I’ve now just seen a tweet by someone saying “you are building your own house and buying your own car next year”. Now I’m not really looking towards a house at the moment. I want to be in a good stable job before I do that. The car on the other hand, I want that, so as of now I’m speaking it into existence and claiming it!
Every major thing that I said I would do before the year ends, I’ve done. I’ve really been on this ‘speaking things into existence’ tip, and it’s all really happened. Here is the three major things that I wanted:
I said that uni would not kill me and that I would graduate with a 2:1. I did want that 1st but I knew that there would be the big possibility that I wouldn’t get it. So instead I aimed for that 2:1. There was a time nearer to the end of my degree where I thought I wouldn’t even get that, and that I would instead graduate with a 2:2. But I prayed and said to God that if that was his will, I would be content with it. On September 11th, God blessed me and gave me what I had originally wanted. I graduated with a 2:1 and started my Masters the very next day.

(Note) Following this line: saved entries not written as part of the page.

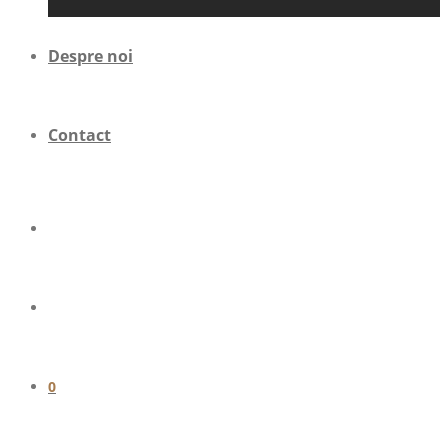
Despre noi
Contact
0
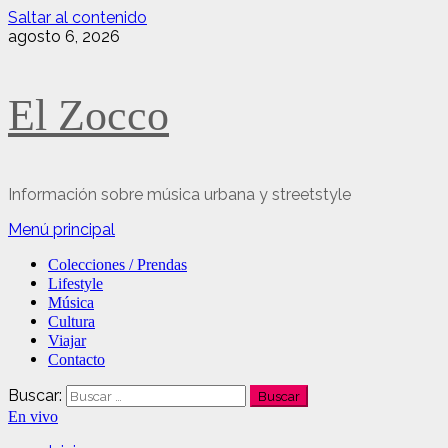
Saltar al contenido
agosto 6, 2026
El Zocco
Información sobre música urbana y streetstyle
Menú principal
Colecciones / Prendas
Lifestyle
Música
Cultura
Viajar
Contacto
Buscar:
En vivo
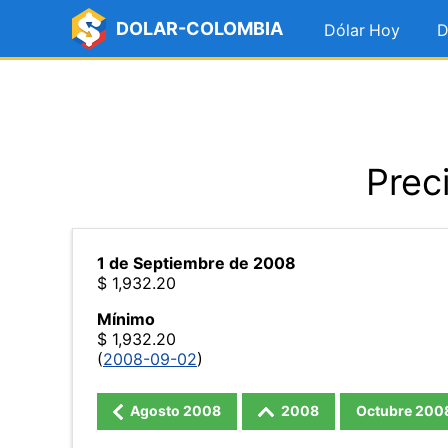
DOLAR-COLOMBIA
Dólar Hoy
D
Prec
1 de Septiembre de 2008
$ 1,932.20
Mínimo
$ 1,932.20
(
2008-09-02
)
Agosto
2008
2008
Octubre
200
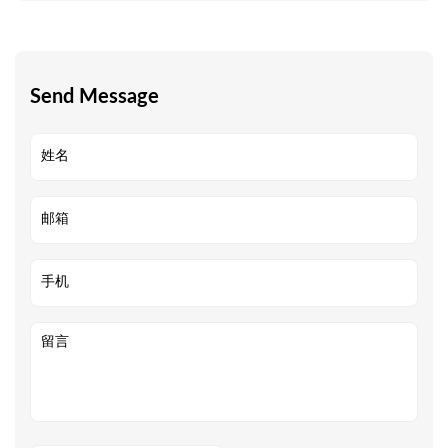
Send Message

I said that upon moving back home, I would secure a part time job to get me through my final degree. It didn’t happen as fast as I wanted it to. I had applied from early and had wanted to be working throughout the summer break. I didn’t work for any of the summer break, and it really had me down. My stepmom even thought that I was depressed; that’s how low my moods were. All I could see is that my plans hadn’t happened and I wouldn’t be able to do what I had wanted to do. I had wanted to take off the financial strain off of my parents and be able to pay for more things myself. Not only that, but I didn’t like the idea of fully supporting myself at uni due to my part time job, to then having to come home and fully depend on my parents. Yes it’s nice to not have to pay for everything, but I had liked the idea of them not having to worry about that. I didn’t get a job until the end of August, but regardless I still got a job.
I had said that I would pass my driving test by the end of the year, and I did with only 2 minors. I started learning in 6th form, but due to me going to a uni outside of London, not wanting to change my instructor and also not actually having done my theory test until my second year of uni, I was unable to take my test. This has irritated me for the longest, because why didn’t I just do my theory when my family said I should? I even passed first time so clearly I was more than capable. But I didn’t, so I made a promise that I would get it before the year ended, and also before my theory expired (that being January 2nd 2019 lol). And like I’ve repeatedly said, I did it.
Everything I said I would do I did it, but not only that, I brought every one of these areas to God. Before my final exam I prayed before going into the hall, before I opened the paper, when I closed the paper and again when I got back home. I’ve been doing this since Secondary School and now I do it for every piece of coursework. I prayed for every job application that I sent out and asked him to help me while I completed the application. I prayed last night, this morning when I woke up, before I drove off with my instructor, and I will be praying again to thank him later. I’ve been thanking God since my instructor dropped me back home, but I want to actually kneel down and pray properly.
What I’m trying to say is that with everything you do, believe in it, especially when those people around you try to convince you that you can’t do it. So many people thought I wouldn’t pass my test before the end of the year, and when I did, I messaged every single one to tell them “I told you so!”. Speak things into existence! It’s not just a saying, it’s a way of life. It actually helps you to believe that it will happen. And for those who believe in God, ask him to help you and be with you in everything you do, because with God all things are possible. My faith isn’t all that strong at the moment, but I believe that with him I can do all things. This is why Proverbs 3:5-6 is my favourite text. It says: “Trust in the Lord with all thine heart and lean not on thine own understanding. In all thy ways acknowledge him and he will direct thy parts”. Don’t be disheartened if it doesn’t happen the way you want or expect, but trust the process.
You can do everything you put your mind to, because if you don’t believe in your own sauce, who will?